To China, the world’s biggest energy consumer, another Saudi Arabia of oil may lie beneath the ocean to its south. Escalating regional tensions mean large-scale drilling may be slipping further into the future.
The South China Sea may hold 213 billion barrels of oil, or 80 percent of Saudi Arabia’s reserves, according to Chinese studies cited in 2008 by the U.S. Energy Information Agency. The world’s second-largest economy claims “indisputable sovereignty” over most of the sea, including blocks off Vietnam that Exxon Mobil Corp. (XOM) and Russia’s Gazprom OAO (GAZP) are exploring.

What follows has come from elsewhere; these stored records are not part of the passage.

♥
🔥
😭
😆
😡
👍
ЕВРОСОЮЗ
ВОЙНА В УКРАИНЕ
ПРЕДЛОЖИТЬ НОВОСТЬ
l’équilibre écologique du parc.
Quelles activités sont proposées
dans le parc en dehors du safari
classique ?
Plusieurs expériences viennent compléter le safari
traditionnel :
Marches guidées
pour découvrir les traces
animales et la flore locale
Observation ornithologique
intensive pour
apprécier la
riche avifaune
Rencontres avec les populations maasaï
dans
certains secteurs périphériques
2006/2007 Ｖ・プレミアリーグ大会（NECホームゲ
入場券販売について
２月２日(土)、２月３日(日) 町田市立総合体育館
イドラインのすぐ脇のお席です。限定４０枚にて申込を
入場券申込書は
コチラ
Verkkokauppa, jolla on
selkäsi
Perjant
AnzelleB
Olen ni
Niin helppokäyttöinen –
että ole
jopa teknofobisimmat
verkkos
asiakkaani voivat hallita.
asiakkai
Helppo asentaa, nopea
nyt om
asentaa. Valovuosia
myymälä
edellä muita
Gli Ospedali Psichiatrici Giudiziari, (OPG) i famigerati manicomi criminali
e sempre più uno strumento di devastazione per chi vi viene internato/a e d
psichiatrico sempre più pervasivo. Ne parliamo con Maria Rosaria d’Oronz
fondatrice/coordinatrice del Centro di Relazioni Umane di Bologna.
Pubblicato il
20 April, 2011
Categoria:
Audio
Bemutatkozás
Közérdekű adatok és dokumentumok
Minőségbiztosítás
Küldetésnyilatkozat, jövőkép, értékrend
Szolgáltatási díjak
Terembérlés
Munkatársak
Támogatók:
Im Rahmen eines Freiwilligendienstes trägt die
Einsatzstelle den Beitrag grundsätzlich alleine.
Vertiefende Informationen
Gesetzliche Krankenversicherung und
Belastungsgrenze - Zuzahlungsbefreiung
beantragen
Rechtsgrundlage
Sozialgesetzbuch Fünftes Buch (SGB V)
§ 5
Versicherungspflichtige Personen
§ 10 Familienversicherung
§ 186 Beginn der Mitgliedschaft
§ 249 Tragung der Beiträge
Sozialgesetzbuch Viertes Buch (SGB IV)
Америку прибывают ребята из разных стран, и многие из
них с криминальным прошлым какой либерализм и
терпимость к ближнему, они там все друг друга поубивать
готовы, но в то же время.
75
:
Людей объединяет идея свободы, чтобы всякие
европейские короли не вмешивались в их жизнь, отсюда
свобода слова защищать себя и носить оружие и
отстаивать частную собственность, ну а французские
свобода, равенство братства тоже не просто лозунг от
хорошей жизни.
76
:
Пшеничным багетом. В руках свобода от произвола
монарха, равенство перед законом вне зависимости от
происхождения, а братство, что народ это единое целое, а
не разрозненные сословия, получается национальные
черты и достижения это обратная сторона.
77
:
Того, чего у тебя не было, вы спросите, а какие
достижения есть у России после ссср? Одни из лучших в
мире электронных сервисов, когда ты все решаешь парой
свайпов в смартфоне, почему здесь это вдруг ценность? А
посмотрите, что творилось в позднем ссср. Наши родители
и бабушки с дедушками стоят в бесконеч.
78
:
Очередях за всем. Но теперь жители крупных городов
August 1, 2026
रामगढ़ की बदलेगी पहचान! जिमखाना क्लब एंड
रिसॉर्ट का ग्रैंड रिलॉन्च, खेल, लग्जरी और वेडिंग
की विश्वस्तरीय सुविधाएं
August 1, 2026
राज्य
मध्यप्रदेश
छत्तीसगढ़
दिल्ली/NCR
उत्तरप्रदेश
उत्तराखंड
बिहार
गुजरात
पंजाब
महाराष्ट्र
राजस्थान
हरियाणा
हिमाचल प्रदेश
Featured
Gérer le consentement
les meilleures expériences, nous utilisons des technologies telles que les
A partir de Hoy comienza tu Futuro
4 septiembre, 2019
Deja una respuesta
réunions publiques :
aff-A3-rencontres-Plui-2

Disputes have strained China’s ties with its neighbors and tensions rose this year as Vietnam said oil survey boats were harassed by Chinese vessels. The friction threatens maritime security in one of the world’s busiest shipping lanes and may be discussed at a two-day summit of Asia-Pacific leaders hosted by U.S. President Barack Obama in Honolulu starting tomorrow.
“China is the elephant in the room at the moment, so like it or not, you cannot ignore it,” said Lin Boqiang, director of the independent China Center for Energy Economics Research at Xiamen University in Fujian province. “Countries at the rim of the South China Sea are under pressure to find a practical way to deal with its presence -- not to anger or challenge it.”
The sea lies south of mainland China at the western extreme of the Pacific Ocean, and while it borders several nations China claims a huge expanse. That’s based largely on a historical map that predates the founding of the People’s Republic in 1949. There are hundreds of islands, many disputed.